● Task item
The output must start at the line containing "Fondements et dime" in the records below and stop at the last line, matching each line exactly and leaving out every picture.

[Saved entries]
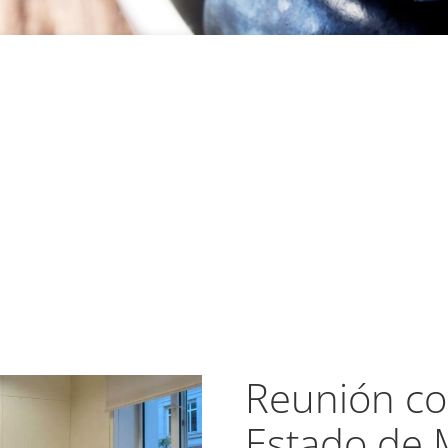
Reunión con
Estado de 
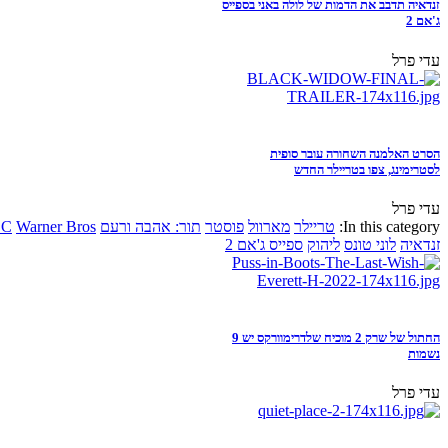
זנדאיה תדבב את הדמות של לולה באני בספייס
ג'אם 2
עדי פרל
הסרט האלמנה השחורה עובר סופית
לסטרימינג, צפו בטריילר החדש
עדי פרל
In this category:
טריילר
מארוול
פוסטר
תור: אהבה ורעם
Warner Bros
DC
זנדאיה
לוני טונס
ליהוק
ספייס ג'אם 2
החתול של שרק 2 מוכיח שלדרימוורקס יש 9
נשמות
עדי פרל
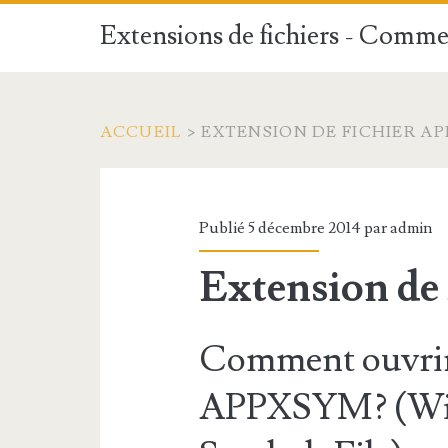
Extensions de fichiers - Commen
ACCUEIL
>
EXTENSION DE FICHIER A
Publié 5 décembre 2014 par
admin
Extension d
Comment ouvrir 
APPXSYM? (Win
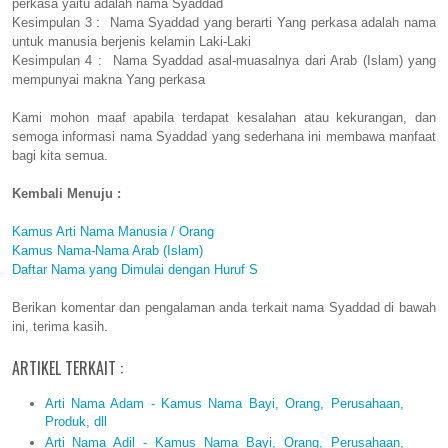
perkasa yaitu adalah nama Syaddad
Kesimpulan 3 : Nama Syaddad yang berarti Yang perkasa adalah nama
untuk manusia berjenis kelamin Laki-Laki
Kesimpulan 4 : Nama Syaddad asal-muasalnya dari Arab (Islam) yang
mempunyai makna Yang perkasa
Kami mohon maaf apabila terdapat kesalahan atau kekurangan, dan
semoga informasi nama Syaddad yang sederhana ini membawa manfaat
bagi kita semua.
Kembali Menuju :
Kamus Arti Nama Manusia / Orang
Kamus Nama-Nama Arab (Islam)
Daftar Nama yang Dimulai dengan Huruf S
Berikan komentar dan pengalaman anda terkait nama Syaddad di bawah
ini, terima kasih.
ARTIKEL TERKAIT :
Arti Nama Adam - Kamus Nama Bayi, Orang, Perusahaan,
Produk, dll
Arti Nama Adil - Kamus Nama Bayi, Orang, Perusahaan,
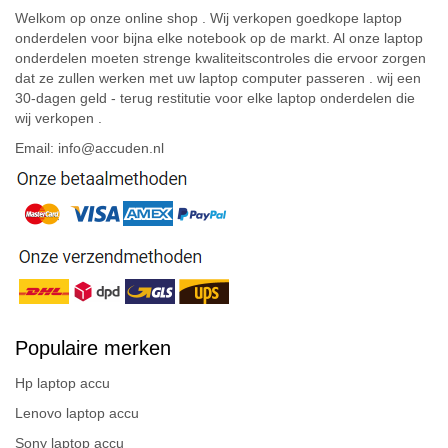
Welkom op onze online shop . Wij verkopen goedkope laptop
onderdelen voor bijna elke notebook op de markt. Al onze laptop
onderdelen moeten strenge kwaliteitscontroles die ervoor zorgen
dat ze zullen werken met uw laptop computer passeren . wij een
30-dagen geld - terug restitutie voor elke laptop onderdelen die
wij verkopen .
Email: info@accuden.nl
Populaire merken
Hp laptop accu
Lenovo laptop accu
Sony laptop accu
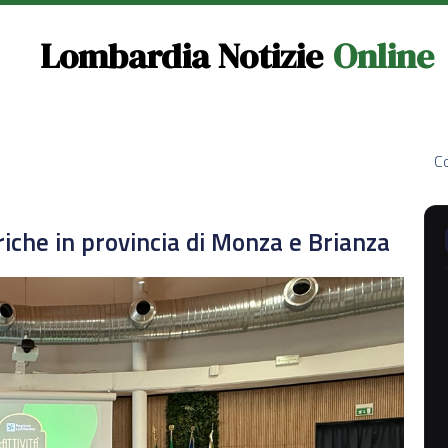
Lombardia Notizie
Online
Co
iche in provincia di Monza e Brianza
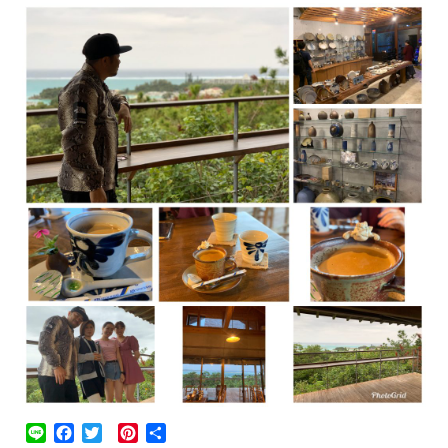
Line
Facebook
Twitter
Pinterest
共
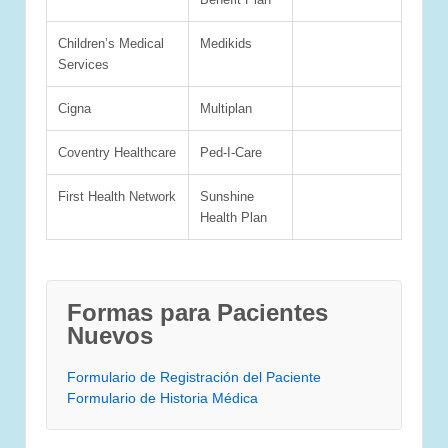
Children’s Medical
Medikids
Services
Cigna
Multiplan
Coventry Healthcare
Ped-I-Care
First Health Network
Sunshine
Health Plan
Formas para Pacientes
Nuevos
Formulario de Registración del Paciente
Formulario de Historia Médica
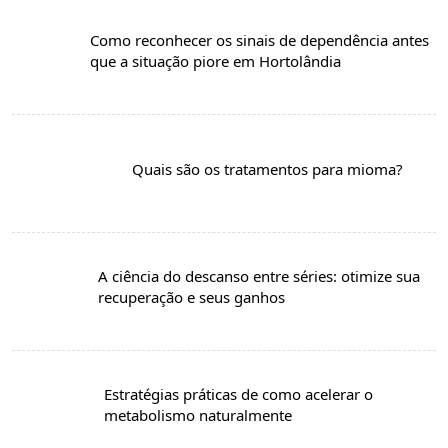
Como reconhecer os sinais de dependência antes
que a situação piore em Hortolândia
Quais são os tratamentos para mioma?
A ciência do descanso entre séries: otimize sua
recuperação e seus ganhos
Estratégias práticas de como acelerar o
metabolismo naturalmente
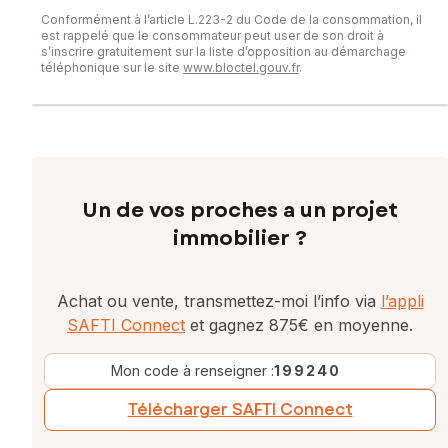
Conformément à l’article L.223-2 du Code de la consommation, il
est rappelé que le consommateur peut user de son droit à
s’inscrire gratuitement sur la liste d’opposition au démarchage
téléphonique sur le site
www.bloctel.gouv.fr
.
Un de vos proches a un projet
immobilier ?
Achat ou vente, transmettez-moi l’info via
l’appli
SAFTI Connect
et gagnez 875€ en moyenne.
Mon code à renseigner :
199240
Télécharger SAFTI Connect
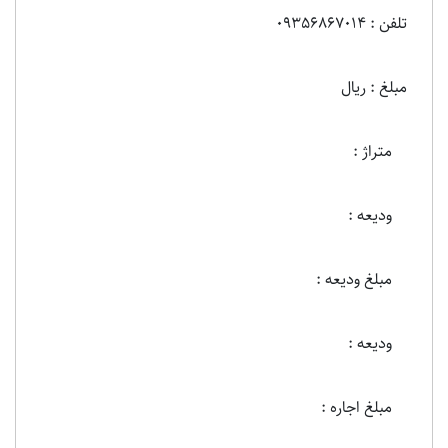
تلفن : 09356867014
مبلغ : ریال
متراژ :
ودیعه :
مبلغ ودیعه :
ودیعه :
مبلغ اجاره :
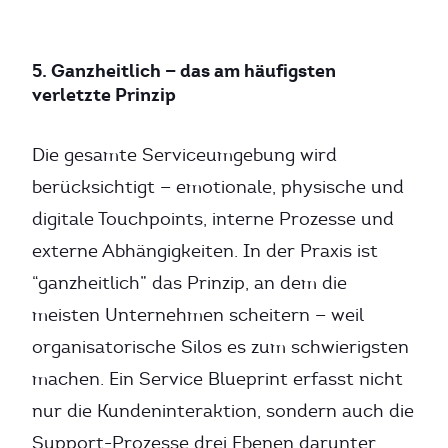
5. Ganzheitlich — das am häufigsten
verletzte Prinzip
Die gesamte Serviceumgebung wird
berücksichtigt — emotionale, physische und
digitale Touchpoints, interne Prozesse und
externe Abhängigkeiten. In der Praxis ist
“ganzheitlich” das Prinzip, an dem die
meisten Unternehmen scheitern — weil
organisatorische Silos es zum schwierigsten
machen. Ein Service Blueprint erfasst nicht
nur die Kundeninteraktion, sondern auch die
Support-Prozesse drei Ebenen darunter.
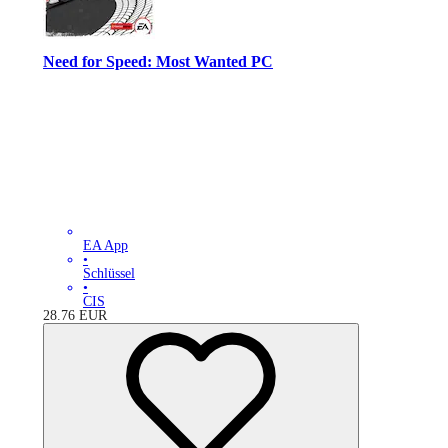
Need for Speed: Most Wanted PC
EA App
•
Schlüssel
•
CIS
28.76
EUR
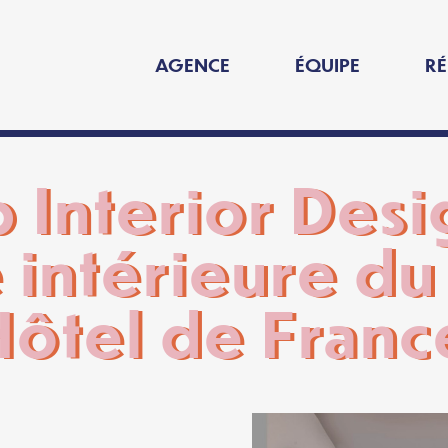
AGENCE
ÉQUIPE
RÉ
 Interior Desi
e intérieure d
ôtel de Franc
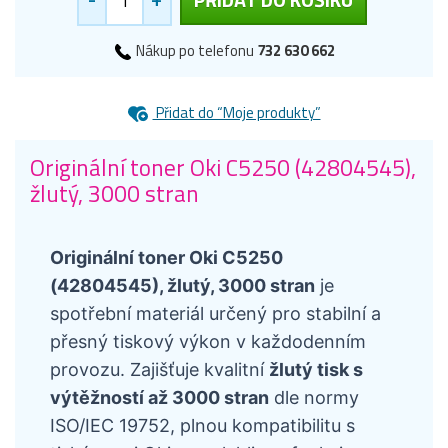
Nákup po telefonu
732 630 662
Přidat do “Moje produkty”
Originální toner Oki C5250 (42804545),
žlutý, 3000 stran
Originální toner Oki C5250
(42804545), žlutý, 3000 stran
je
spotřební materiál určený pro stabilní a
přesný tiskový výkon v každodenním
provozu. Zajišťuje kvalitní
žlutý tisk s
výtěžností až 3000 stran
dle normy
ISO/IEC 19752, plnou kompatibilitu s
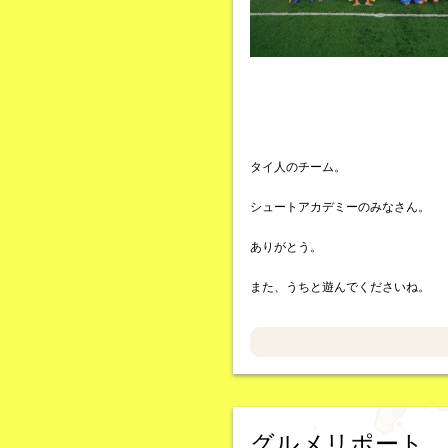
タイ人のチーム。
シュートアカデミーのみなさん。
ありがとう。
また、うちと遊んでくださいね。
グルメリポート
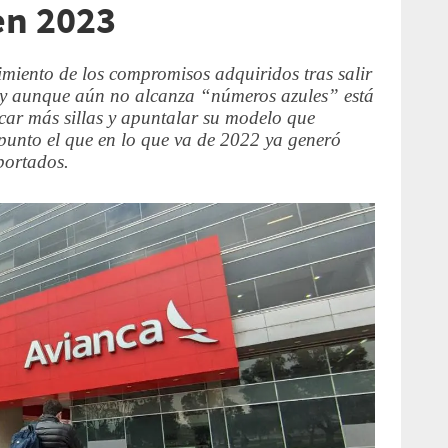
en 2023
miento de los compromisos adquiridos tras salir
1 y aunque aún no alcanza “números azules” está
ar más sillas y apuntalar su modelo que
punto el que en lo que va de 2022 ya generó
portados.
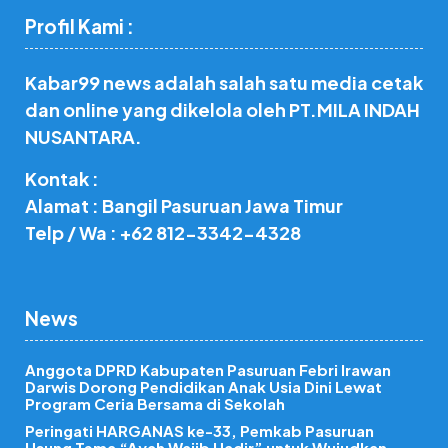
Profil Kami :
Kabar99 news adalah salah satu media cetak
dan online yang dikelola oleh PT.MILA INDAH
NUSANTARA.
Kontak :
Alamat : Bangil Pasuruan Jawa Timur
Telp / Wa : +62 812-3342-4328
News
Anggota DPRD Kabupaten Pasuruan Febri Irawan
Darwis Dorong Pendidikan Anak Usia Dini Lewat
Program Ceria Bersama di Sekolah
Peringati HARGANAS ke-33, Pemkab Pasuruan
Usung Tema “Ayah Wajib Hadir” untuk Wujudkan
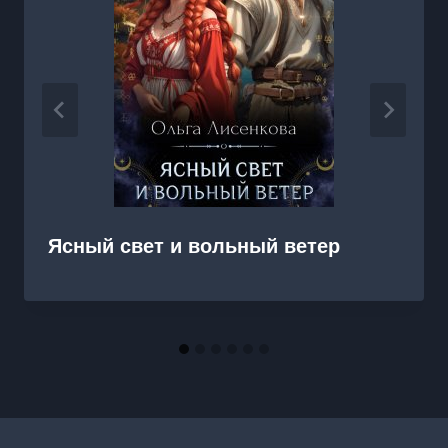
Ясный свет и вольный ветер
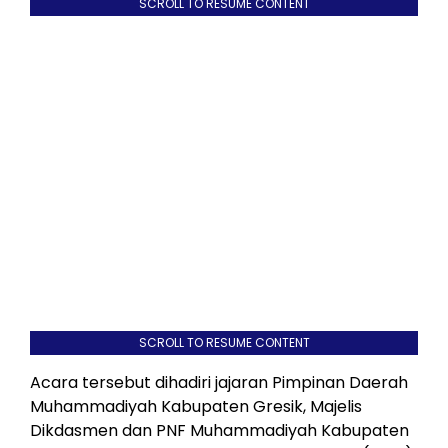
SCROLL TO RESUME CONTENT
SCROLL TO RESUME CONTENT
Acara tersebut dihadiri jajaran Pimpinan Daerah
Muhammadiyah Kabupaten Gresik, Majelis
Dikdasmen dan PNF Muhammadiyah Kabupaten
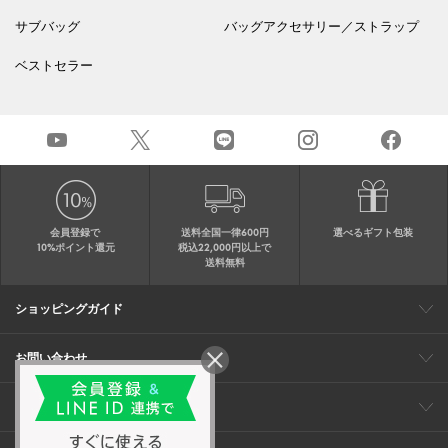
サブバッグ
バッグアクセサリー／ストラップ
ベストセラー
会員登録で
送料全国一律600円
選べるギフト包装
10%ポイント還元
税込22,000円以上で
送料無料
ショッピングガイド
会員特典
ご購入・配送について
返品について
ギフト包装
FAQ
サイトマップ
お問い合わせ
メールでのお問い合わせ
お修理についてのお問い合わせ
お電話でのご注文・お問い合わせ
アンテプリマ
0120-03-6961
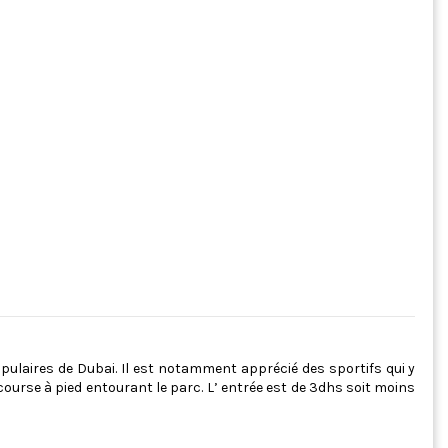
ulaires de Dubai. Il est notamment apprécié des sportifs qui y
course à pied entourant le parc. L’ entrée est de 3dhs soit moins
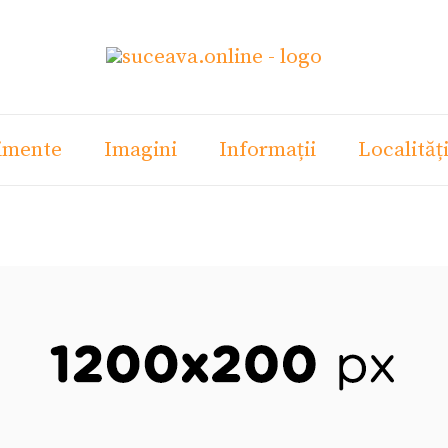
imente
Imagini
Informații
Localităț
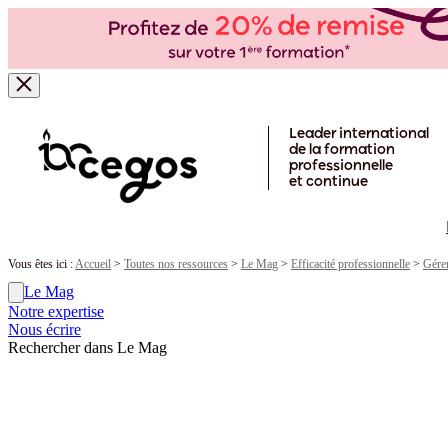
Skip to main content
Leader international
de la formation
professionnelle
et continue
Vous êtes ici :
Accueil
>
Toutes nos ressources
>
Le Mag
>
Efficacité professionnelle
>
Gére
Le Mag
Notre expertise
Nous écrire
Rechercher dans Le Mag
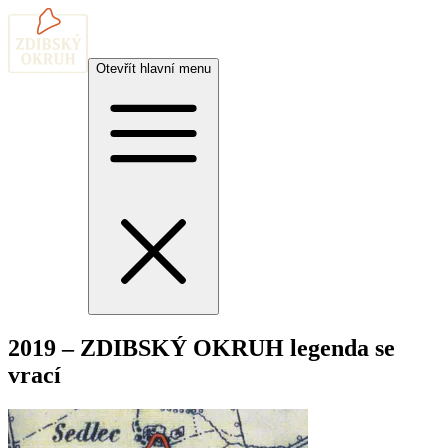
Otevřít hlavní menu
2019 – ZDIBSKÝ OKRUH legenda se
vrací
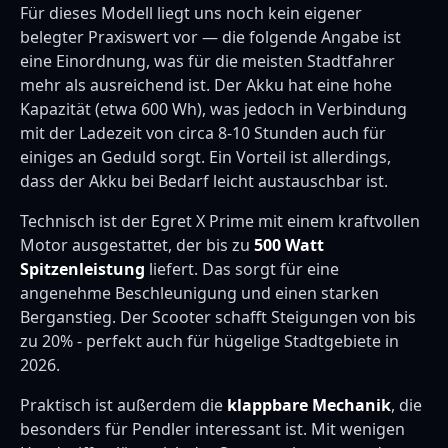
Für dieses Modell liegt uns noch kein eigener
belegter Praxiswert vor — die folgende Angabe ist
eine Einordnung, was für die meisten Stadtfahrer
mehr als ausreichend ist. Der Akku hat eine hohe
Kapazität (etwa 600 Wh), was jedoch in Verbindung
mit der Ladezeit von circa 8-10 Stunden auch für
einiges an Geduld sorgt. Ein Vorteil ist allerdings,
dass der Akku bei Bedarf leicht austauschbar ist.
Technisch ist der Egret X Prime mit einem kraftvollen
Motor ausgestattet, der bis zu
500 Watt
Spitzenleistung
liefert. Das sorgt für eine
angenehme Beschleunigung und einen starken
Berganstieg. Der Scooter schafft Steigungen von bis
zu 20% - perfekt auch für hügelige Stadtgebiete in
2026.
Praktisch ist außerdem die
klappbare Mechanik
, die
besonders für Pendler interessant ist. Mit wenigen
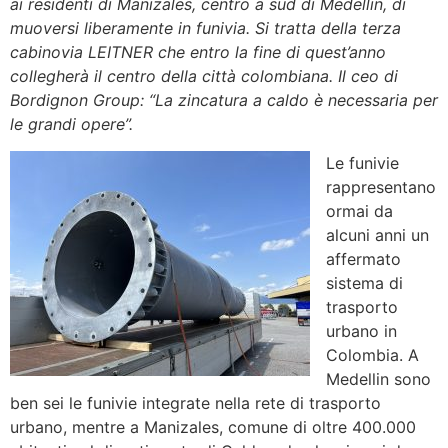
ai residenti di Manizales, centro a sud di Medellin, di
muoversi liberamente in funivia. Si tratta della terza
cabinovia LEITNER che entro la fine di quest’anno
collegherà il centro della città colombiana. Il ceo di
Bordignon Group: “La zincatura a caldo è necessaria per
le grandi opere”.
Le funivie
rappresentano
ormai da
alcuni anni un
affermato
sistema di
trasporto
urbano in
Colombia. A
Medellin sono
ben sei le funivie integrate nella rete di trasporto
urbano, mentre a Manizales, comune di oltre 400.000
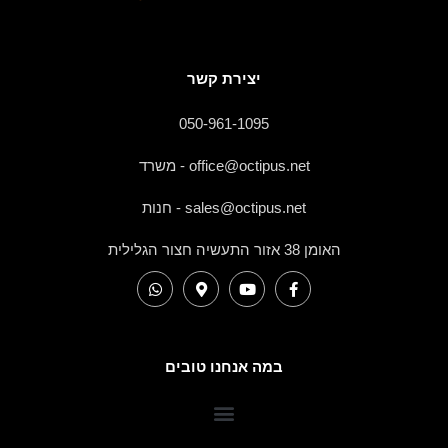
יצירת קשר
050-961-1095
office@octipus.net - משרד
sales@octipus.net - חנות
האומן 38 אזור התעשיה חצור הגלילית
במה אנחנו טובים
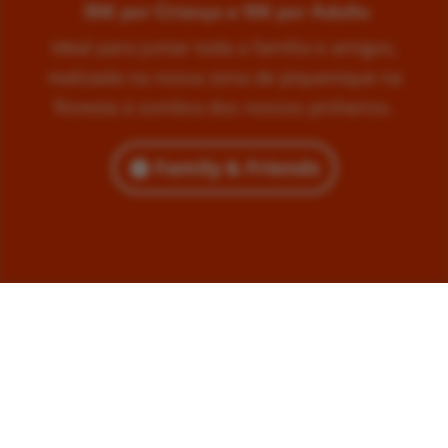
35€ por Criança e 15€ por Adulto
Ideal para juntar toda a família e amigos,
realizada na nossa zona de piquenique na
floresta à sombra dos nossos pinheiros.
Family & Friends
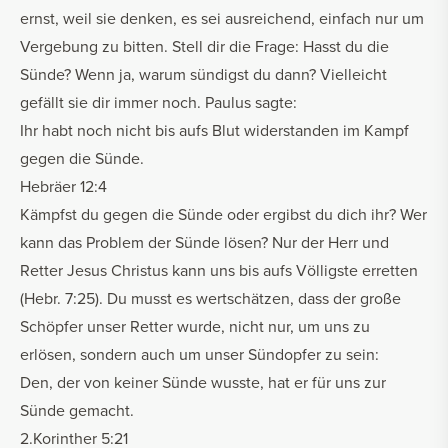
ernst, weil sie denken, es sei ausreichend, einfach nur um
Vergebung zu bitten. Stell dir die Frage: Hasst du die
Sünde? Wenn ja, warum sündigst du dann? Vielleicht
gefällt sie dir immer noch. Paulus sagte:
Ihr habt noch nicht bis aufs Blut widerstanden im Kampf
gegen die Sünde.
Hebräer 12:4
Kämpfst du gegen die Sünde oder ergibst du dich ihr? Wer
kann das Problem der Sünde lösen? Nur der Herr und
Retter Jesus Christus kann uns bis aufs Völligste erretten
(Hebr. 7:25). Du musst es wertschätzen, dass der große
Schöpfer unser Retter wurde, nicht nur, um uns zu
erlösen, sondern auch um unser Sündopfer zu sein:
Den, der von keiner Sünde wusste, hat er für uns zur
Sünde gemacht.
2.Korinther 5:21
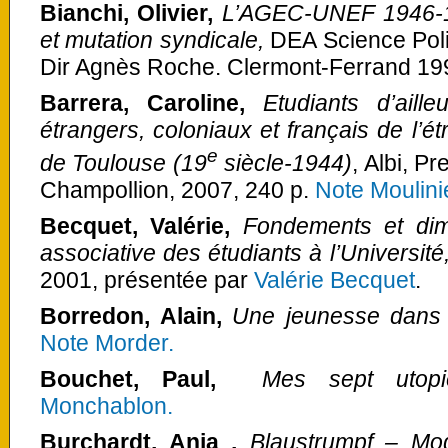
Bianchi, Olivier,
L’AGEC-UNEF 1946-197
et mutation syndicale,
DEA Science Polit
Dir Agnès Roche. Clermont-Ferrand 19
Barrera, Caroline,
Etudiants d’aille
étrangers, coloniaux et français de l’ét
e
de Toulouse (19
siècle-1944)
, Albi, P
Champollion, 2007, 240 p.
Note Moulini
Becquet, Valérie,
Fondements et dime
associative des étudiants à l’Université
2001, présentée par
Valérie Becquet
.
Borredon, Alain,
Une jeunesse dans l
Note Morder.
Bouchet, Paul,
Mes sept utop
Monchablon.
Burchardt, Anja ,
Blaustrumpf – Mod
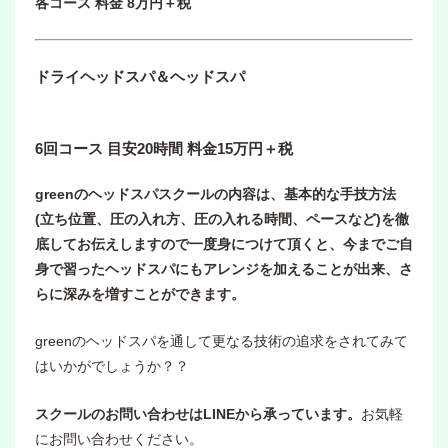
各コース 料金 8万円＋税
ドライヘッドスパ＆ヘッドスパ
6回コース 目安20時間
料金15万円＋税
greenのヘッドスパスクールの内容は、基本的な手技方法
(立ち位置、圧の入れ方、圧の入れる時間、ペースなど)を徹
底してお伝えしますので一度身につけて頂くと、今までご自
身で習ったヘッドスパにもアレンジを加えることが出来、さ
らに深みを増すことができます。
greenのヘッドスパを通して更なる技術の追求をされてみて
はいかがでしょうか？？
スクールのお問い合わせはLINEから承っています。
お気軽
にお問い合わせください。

● Task answer
Fondements et dime
associative des étudiants à l’Université
2001, présentée par
Valérie Becquet
.
Borredon, Alain,
Une jeunesse dans l
Note Morder.
Bouchet, Paul,
Mes sept utop
Monchablon.
Burchardt, Anja ,
Blaustrumpf – Mod
各コース 料金 8万円＋税
ドライヘッドスパ＆ヘッドスパ
6回コース 目安20時間
料金15万円＋税
greenのヘッドスパスクールの内容は、基本的な手技方法
(立ち位置、圧の入れ方、圧の入れる時間、ペースなど)を徹
底してお伝えしますので一度身につけて頂くと、今までご自
身で習ったヘッドスパにもアレンジを加えることが出来、さ
らに深みを増すことができます。
greenのヘッドスパを通して更なる技術の追求をされてみて
はいかがでしょうか？？
スクールのお問い合わせはLINEから承っています。
お気軽
にお問い合わせください。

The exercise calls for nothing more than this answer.